EvilEngine/Events

From Heavy Iron Modding
Revision as of 16:17, 13 September 2018 by Battlepedia>Igorseabra4

Introduction

Events are used by assets as the main method of interacting with each other. Most of the asset types have the ability to send events to other assets to tell them to do something. It can be something as simple as checking a condition or starting a timer, *or* it can be an in-game action, such as warping to another level, playing a sound effect, showing a textbox, giving the player shiny objects, etc. This allows for actual level mechanics and complex logic to be created and built right inside a level, instead of having to manually add level-specific code to the game. Perfect for modding!

Structure

Assets can both send and receive events. Most of the time, assets will automatically "receive" an event when certain things happen, such as when the scene is prepared, when the player enters a trigger, or when the game evaluates a boolean condition -- useful for COND assets, which will send a True or False event after receiving an Evaluate event.

When an asset receives an event, it can react to it by sending a new event to either itself or another asset.
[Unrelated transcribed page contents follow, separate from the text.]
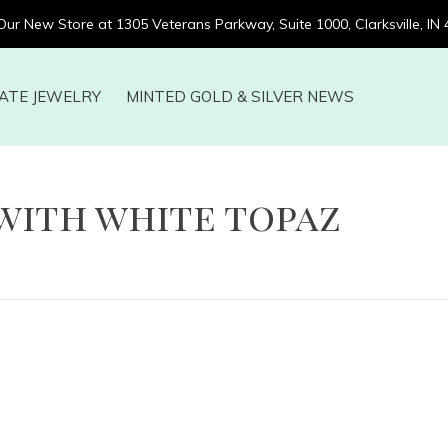
 Our New Store at 1305 Veterans Parkway, Suite 1000, Clarksville, IN
ATE JEWELRY
MINTED GOLD & SILVER NEWS
with white topaz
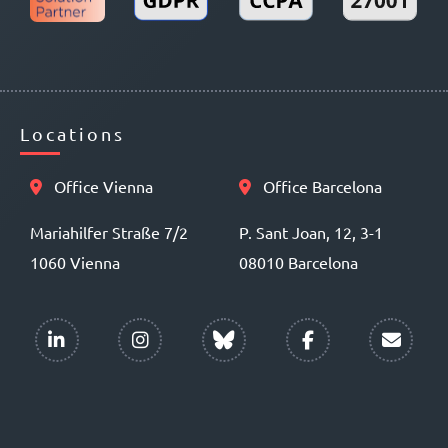
Locations
Office Vienna
Office Barcelona
Mariahilfer Straße 7/2
P. Sant Joan, 12, 3-1
1060 Vienna
08010 Barcelona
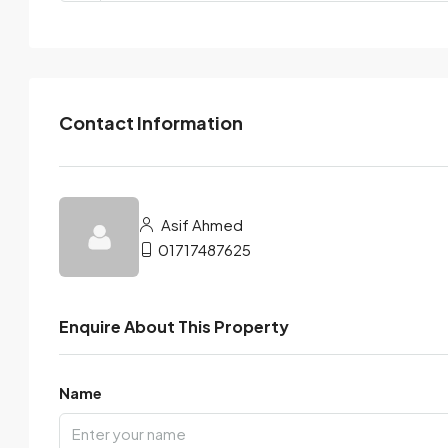
Contact Information
Asif Ahmed
01717487625
Enquire About This Property
Name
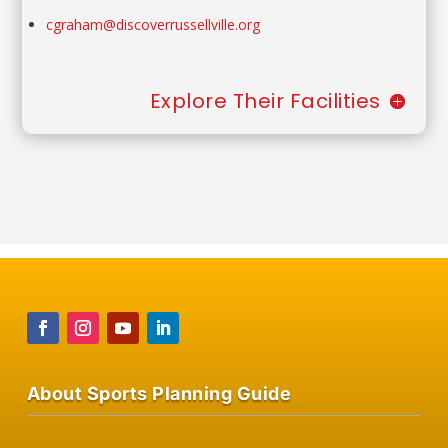
cgraham@discoverrussellville.org
Explore Their Facilities
About Sports Planning Guide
For example, when the player enters a trigger, an EnterPlayer event is sent by the trigger asset. You can add, what I call, an event handler to the trigger to listen to the EnterPlayer event and react to it when it happens. Once it receives the event, you can make it send any event you want! You could, say, make it give the player 5,000 shiny objects if you want. You would do this by sending a GiveShinyObjects event to the SPONGEBOB PLYR asset.

Example 1: Say you have a Clam you don't feel like grinding for 10 minutes to afford, so every time the player enters its trigger you want to award them 5,000 shiny objects... because you're a cheater :) So you would add a new event handler to the Clam trigger asset. This is basically what your new event handler would say:

   When I receive EnterPlayer, send GiveShinyObjects to SPONGEBOB with an argument of 5000.

I'll show you how that looks in hex later on. As you can see, you can include arguments when you send events. Arguments are used by the game when running whatever built-in code is defined for an event.

Events can only be sent to or by Object Assets, which include Placeable Assets. You can add up to 255 event handlers to an asset. You can also define more than one event handler for the same event ID. The game will run your event handlers in the order that you define them. The GRUP asset (which is an asset with the sole purpose of grouping other assets) has the special property of being an event forwarder: once it receives an event, it passes it on to every asset it includes.

Format

Below is what an event handler looks like in an asset.

   int16 eventReceiveID  // event ID received
   int16 eventSendID     // event ID to send
   int32 targetAssetID   // asset to send event to
   number32[6] arguments // either int32 or float

Example 1 (cont.): Here's what your event handler would look like in the Clam TRIG:

   00 05 00 35 BD 70 97 E3 45 9C 40 00 00 00 00 00 ...
  1. When the EnterPlayer (0x0005) event is received,
  2. Send the GiveShinyObjects (0x0035) event...
  3. ...to whatever the SpongeBob PLYR asset ID is (0xBD7097E3 in this case)...
  4. with an argument of 5,000 (0x459C4000 as a float).
  5. Leave the other 5 arguments blank (0x00000000).

You can also use the GiveShinyObjects event to take away shiny objects from the player. That's actually what happens when you finally do pay the Clam! To do that, all you have to do is pass a negative number to the event. It's that simple.

Example 2: Say you want to take away 100 shiny objects when the player leaves the trigger. Here's what your event would look like:

   00 06 00 35 BD 70 97 E3 C2 C8 00 00 00 00 00 00 ...
  • Replace EnterPlayer with ExitPlayer (0x0006)
  • Replace 5,000 with -100 (0xC2C80000)

If the stuff above confuses you, Industrial Park can edit all events for all object assets (even assets which it does not have an editor for yet!) using enumarations for event names.